Much has been made of the low-rated and generally dull Oscars which aired on Sunday night. As unused moments for humor came and went, production values were bland, and Ellen Degeneres’ segues were lifeless, it was clear that if this was the best Hollywood could put together, no wonder people have stopped going to movies. Upon a bit of reflection, however, I wondered why anyone would be surprised that the Oscars were dull? It’s hard for people who don’t truly love life and embrace its possibilities to have good senses of humor. I mean, would you honestly want to have many of the people so prominently displayed on your television screen so much as over for dinner?
If Leonardo DiCaprio came, he might systematically demonstrate all the ways you are destroying the environment with your inefficient home. Gwyneth Paltrow and Maggie Gylenhall might speak of their concern for the downtrodden, forgetting to mention the privilege and luck they experienced growing up children of Hollywood elite. Or maybe even Al Gore could stop in and share his Oscar-winning “film,” er Power Point presentation about global warming. (That is, unless a snowstorm in this frigid winter keeps him at home). If all else fails, maybe George Lucas could come over. If his conversation is as bad as his scripts, however, it might be a very dull night. (Okay, that wasn’t fair. I do like Star Wars.)
My point is that we shouldn’t be at all surprised the Oscars missed the mark; leftists are boring. Worse, they’re cynical. How could you expect a group of people who believe the earth will self-destruct in ten years to have a good time? When Al Gore is applauded as though he were a savior, you know you’re going to have problems. They are humorless, apparently unable anymore to poke fun at themselves, and they take themselves as seriously as a heart attack. They live lives dominated by fear: fear of the future (why they love raising a stink about global warming), fear of losing control (why they hate capitalism), and fear of virtue (why their movies are cynical to the core). They can’t relax long enough to be witty and self-reflective.
Ultimately, unhappiness seems like it has become synonymous with liberalism. I realize that is an over-simplification. But from my point-of-view, and from a lot of experience with die-hard leftists, modern liberalism has its roots in the negation of God, therefore the negation of the Truth. With this, what are you left with? So movies more and more relish in a postmodern ennui, inevitable disaster, and pointlessness. So few movies can affirm a love and passion for life; it seems to take children to do so, because most directors and writers don’t seem to believe there is much point in living.

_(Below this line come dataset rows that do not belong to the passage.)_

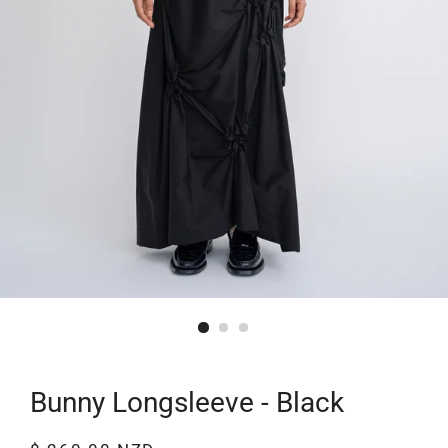
Bunny Longsleeve - Black
Regular
Sale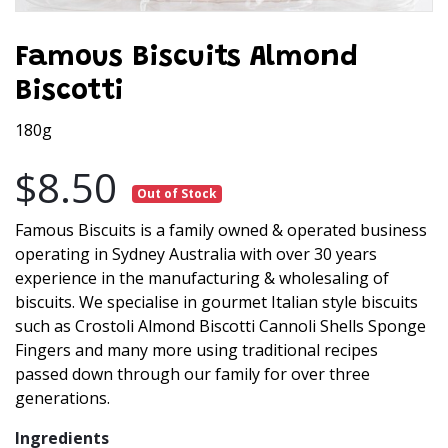
Famous Biscuits Almond
Biscotti
180g
$8.50
Out of Stock
Famous Biscuits is a family owned & operated business
operating in Sydney Australia with over 30 years
experience in the manufacturing & wholesaling of
biscuits. We specialise in gourmet Italian style biscuits
such as Crostoli Almond Biscotti Cannoli Shells Sponge
Fingers and many more using traditional recipes
passed down through our family for over three
generations.
Ingredients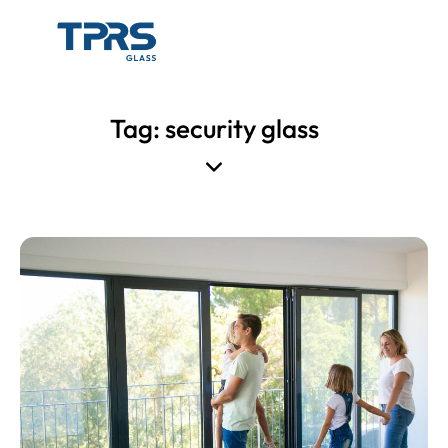
Tag: security glass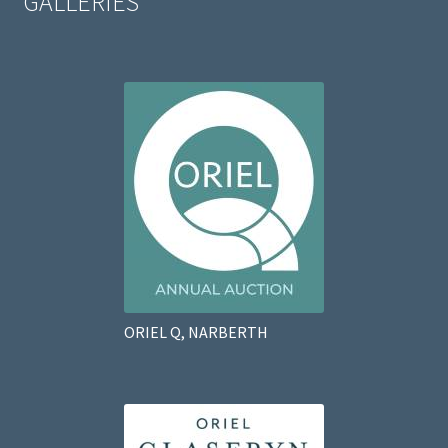
GALLERIES
ORIEL Q, NARBERTH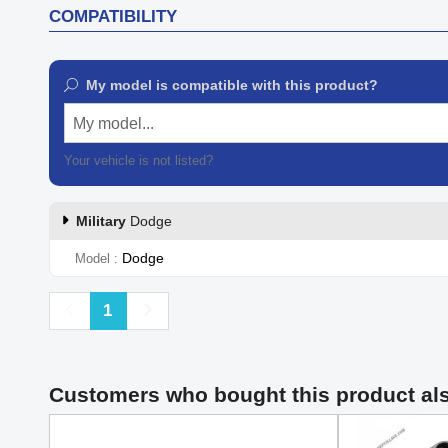
COMPATIBILITY
My model is compatible with this product?
My model...
Your vehicle is not listed?
Contact our customer support
Military
Dodge
Dodge
Model
Previous
Next
1
Customers who bought this product al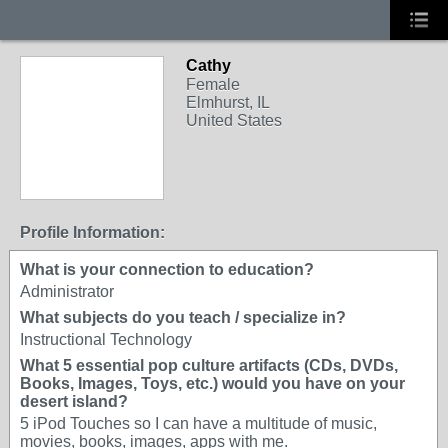
Cathy
Female
Elmhurst, IL
United States
Profile Information:
What is your connection to education?
Administrator
What subjects do you teach / specialize in?
Instructional Technology
What 5 essential pop culture artifacts (CDs, DVDs,
Books, Images, Toys, etc.) would you have on your
desert island?
5 iPod Touches so I can have a multitude of music,
movies, books, images, apps with me.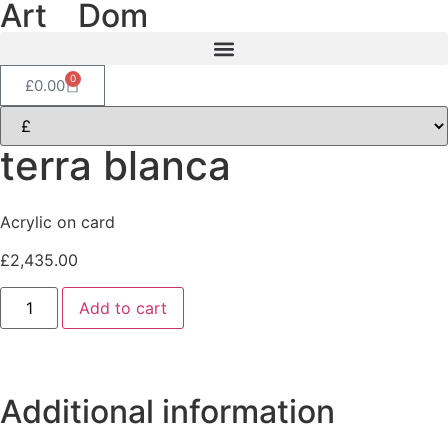
Art
of
Dom
0
£
0.00
terra blanca
Acrylic on card
£
2,435.00
Add to cart
Additional information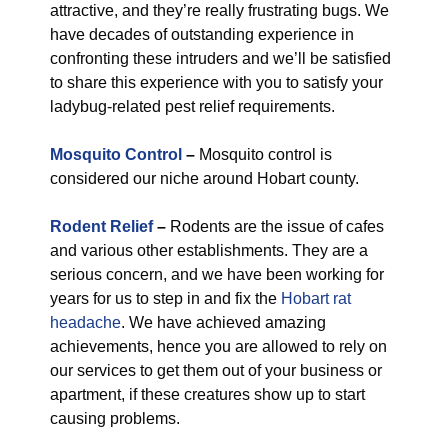
attractive, and they’re really frustrating bugs. We
have decades of outstanding experience in
confronting these intruders and we’ll be satisfied
to share this experience with you to satisfy your
ladybug-related pest relief requirements.
Mosquito Control
–
Mosquito control is
considered our niche around Hobart county.
Rodent Relief
–
Rodents are the issue of cafes
and various other establishments. They are a
serious concern, and we have been working for
years for us to step in and fix the
Hobart rat
headache
. We have achieved amazing
achievements, hence you are allowed to rely on
our services to get them out of your business or
apartment, if these creatures show up to start
causing problems.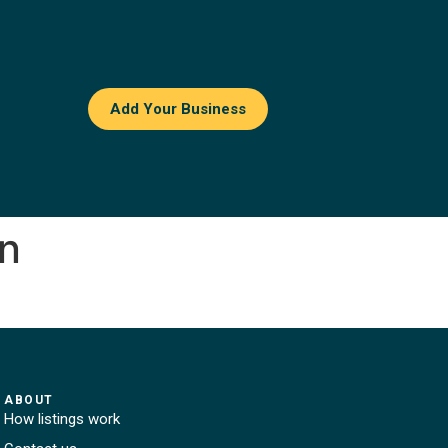
Add Your Business
en
ABOUT
How listings work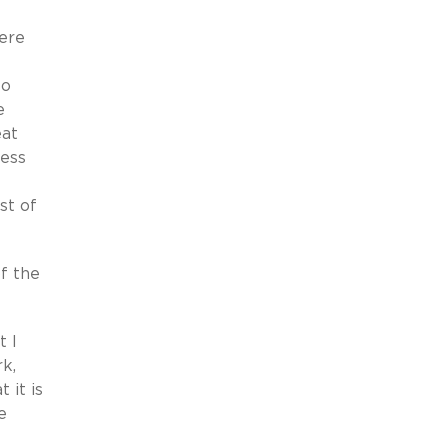
here
to
e
eat
ness
st of
of the
t I
k,
 it is
e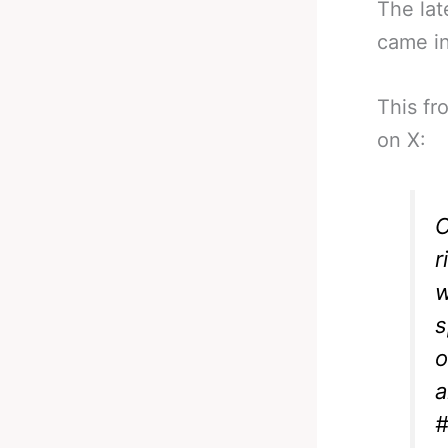
The lat
came i
This fr
on X:
C
r
w
s
o
a
#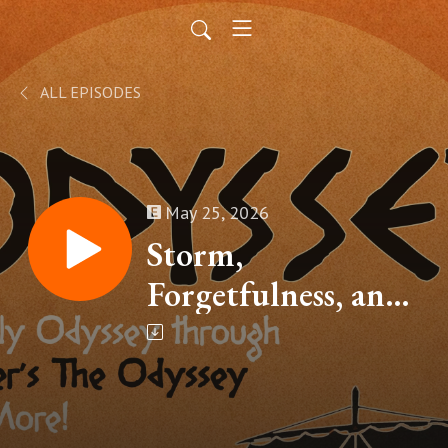
ALL EPISODES
May 25, 2026
Storm,
Forgetfulness, and
the Lotus (Homer’s
The Odyssey, Book
IX – Part 3)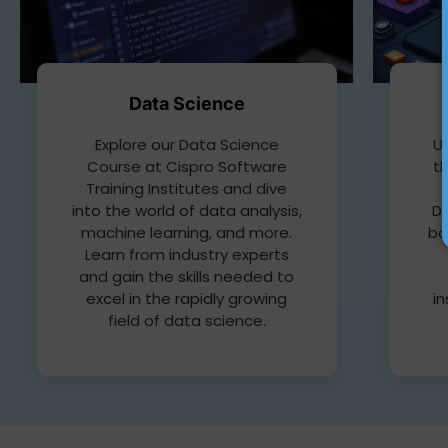
Data Science
Up
Explore our Data Science
t
Course at Cispro Software
Training Institutes and dive
D
into the world of data analysis,
bo
machine learning, and more.
Learn from industry experts
and gain the skills needed to
in
excel in the rapidly growing
field of data science.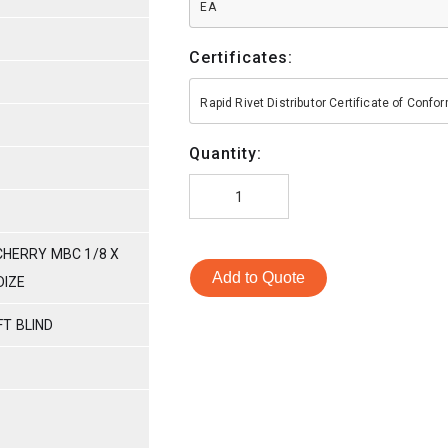
EA
Certificates:
Rapid Rivet Distributor Certificate of Conf
Quantity:
 CHERRY MBC 1/8 X
Add to Quote
DIZE
T BLIND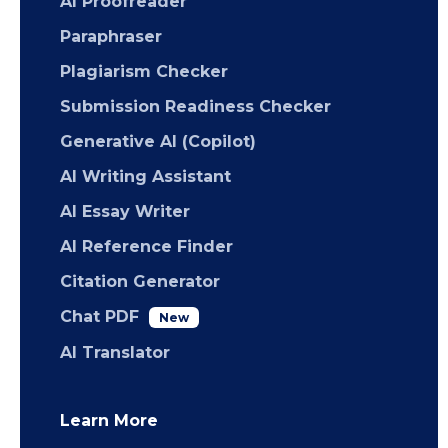
AI Proofreader
Paraphraser
Plagiarism Checker
Submission Readiness Checker
Generative AI (Copilot)
AI Writing Assistant
AI Essay Writer
AI Reference Finder
Citation Generator
Chat PDF
New
AI Translator
Learn More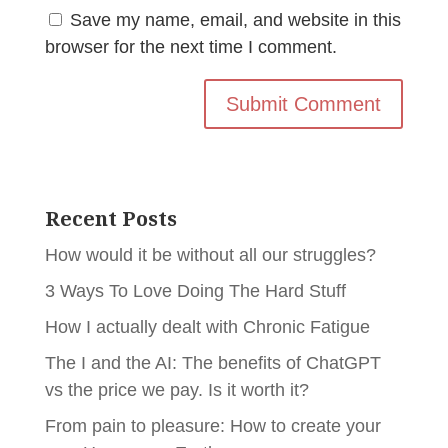
Save my name, email, and website in this
browser for the next time I comment.
Recent Posts
How would it be without all our struggles?
3 Ways To Love Doing The Hard Stuff
How I actually dealt with Chronic Fatigue
The I and the AI: The benefits of ChatGPT
vs the price we pay. Is it worth it?
From pain to pleasure: How to create your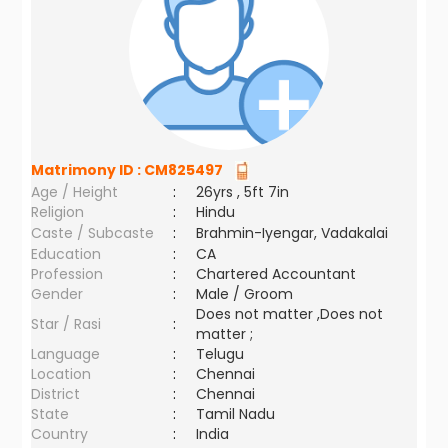
Matrimony ID :
CM825497
Age / Height
:
26yrs , 5ft 7in
Religion
:
Hindu
Caste / Subcaste
:
Brahmin-Iyengar, Vadakalai
Education
:
CA
Profession
:
Chartered Accountant
Gender
:
Male / Groom
Does not matter ,Does not
Star / Rasi
:
matter ;
Language
:
Telugu
Location
:
Chennai
District
:
Chennai
State
:
Tamil Nadu
Country
:
India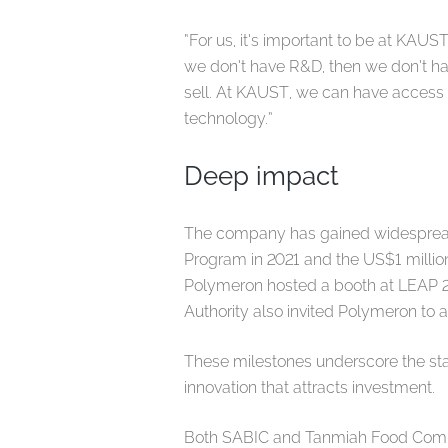
“For us, it’s important to be at KAUS
we don’t have R&D, then we don’t ha
sell. At KAUST, we can have access t
technology.”
Deep impact
The company has gained widespread
Program in 2021 and the US$1 million
Polymeron hosted a booth at LEAP 2
Authority also invited Polymeron to
These milestones underscore the sta
innovation that attracts investment.
Both SABIC and Tanmiah Food Compa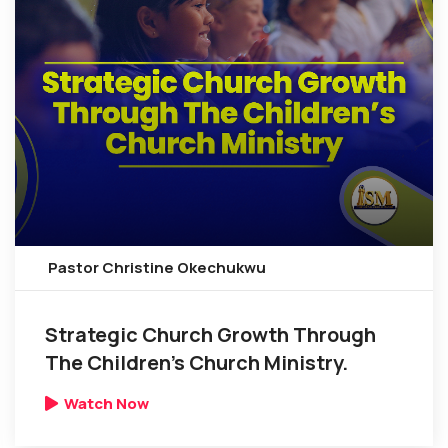
Pastor Christine Okechukwu
Strategic Church Growth Through
The Children’s Church Ministry.
Watch Now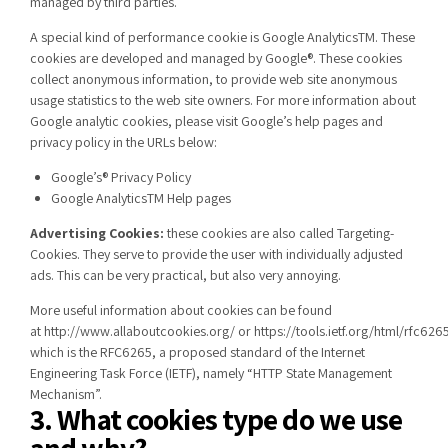
managed by third parties.
A special kind of performance cookie is Google AnalyticsTM. These
cookies are developed and managed by Google®. These cookies
collect anonymous information, to provide web site anonymous
usage statistics to the web site owners. For more information about
Google analytic cookies, please visit Google’s help pages and
privacy policy in the URLs below:
Google’s® Privacy Policy
Google AnalyticsTM Help pages
Advertising Cookies:
these cookies are also called Targeting-
Cookies. They serve to provide the user with individually adjusted
ads. This can be very practical, but also very annoying.
More useful information about cookies can be found
at
http://www.allaboutcookies.org/
or
https://tools.ietf.org/html/rfc626
which is the RFC6265, a proposed standard of the Internet
Engineering Task Force (IETF), namely “HTTP State Management
Mechanism”.
3. What cookies type do we use
and why?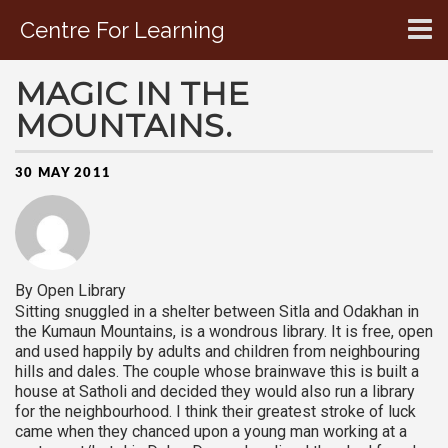
Centre For Learning
CONTACT US
MAGIC IN THE
MOUNTAINS.
30 MAY 2011
By Open Library
Sitting snuggled in a shelter between Sitla and Odakhan in
the Kumaun Mountains, is a wondrous library. It is free, open
and used happily by adults and children from neighbouring
hills and dales. The couple whose brainwave this is built a
house at Satholi and decided they would also run a library
for the neighbourhood. I think their greatest stroke of luck
came when they chanced upon a young man working at a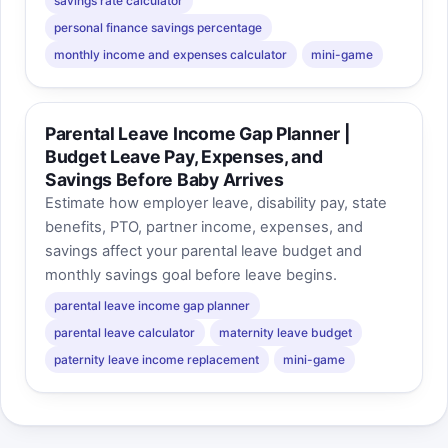
savings rate calculator
personal finance savings percentage
monthly income and expenses calculator
mini-game
Parental Leave Income Gap Planner |
Budget Leave Pay, Expenses, and
Savings Before Baby Arrives
Estimate how employer leave, disability pay, state
benefits, PTO, partner income, expenses, and
savings affect your parental leave budget and
monthly savings goal before leave begins.
parental leave income gap planner
parental leave calculator
maternity leave budget
paternity leave income replacement
mini-game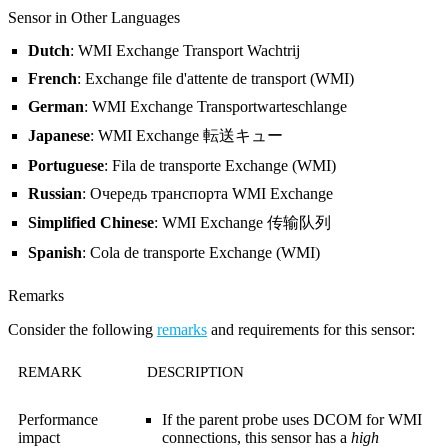
Sensor in Other Languages
Dutch
: WMI Exchange Transport Wachtrij
French
: Exchange file d'attente de transport (WMI)
German
: WMI Exchange Transportwarteschlange
Japanese
: WMI Exchange 転送キュー
Portuguese
: Fila de transporte Exchange (WMI)
Russian
: Очередь транспорта WMI Exchange
Simplified Chinese
: WMI Exchange 传输队列
Spanish
: Cola de transporte Exchange (WMI)
Remarks
Consider the following
remarks
and requirements for this sensor:
REMARK
DESCRIPTION
Performance
If the parent probe uses DCOM for WMI
impact
connections, this sensor has a
high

Not that films have to be stupidly naïve. Far from it. Great movies of the past wrestled with the difficulties we face in life, and even the temporary feelings of hopelessness we all encounter, but didn’t always give into the seduction of cynicism. Chariots of Fire comes to mind. A cliché, perhaps, but Blade Runner, even set in such stark film noir scenery, is ultimately uplifting. Even Star Trek II is more profound than this year’s sci-fi Children of Men. And I love realistic movies. I was glad Scorcese and The Departed won. I was a huge fan. But realism and cynicism need not be the same thing, and Hollywood doesn’t know how to make the distinction quite yet.
I tried to watch as little of the show as I could, but I do love movies, and their production is rather fascinating. Knowing how difficult it is to get one photograph just right, to make a movie, much less a great one, must border on the impossible. Watching all of the nominees for costume design, art direction and cinematography reminded me how much skill and time goes into a film; acting, consequentially is probably the least impressive feat. (Apparently, even American Idol contestants can become as good as any Julliard-trained thespian overnight. Who knew?) But a lot was indeed missing on Oscar night, and it could have all been predicted if you know the heart of a leftist.